Dependency Management and Supply Chain Security 🟢
依赖管理与供应链安全 🟢

What you’ll learn:
本章将学到什么:

  • Scanning for known vulnerabilities with cargo-audit
    如何用 cargo-audit 扫描已知漏洞
  • Enforcing license, advisory, and source policies with cargo-deny
    如何用 cargo-deny 约束许可证、公告与来源策略
  • Supply chain trust verification with Mozilla’s cargo-vet
    如何借助 Mozilla 的 cargo-vet 校验供应链信任
  • Tracking outdated dependencies and detecting breaking API changes
    如何跟踪过期依赖并识别破坏性 API 变化
  • Visualizing and deduplicating your dependency tree
    如何可视化并去重依赖树

Cross-references: Release Profilescargo-udeps trims unused dependencies found here · CI/CD Pipeline — audit and deny jobs in the pipeline · Build Scriptsbuild-dependencies are part of your supply chain too
交叉阅读: 发布配置 一章里的 cargo-udeps 可以继续修掉这里发现的无用依赖;CI/CD 流水线 会把 audit 和 deny 任务接进流水线;构建脚本 一章也提醒了一点:build-dependencies 同样属于供应链的一部分。

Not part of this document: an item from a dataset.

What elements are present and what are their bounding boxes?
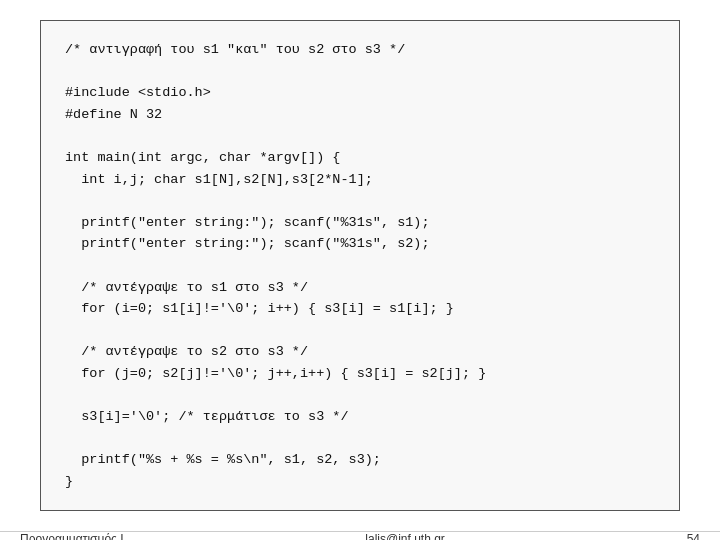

A Rust binary doesn’t just contain your code — it contains every transitive dependency in your Cargo.lock. A vulnerability, license violation, or malicious crate anywhere in that tree becomes your problem. This chapter covers the tools that make dependency management auditable and automated.
一个 Rust 二进制里装着的可不只是自家代码,还包括 Cargo.lock 里全部传递依赖。只要这棵树上任何一个位置出现漏洞、许可证冲突或者恶意 crate,最后都得由项目来承担后果。本章讨论的就是那些能把依赖管理做成“可审计、可自动化”这件事的工具。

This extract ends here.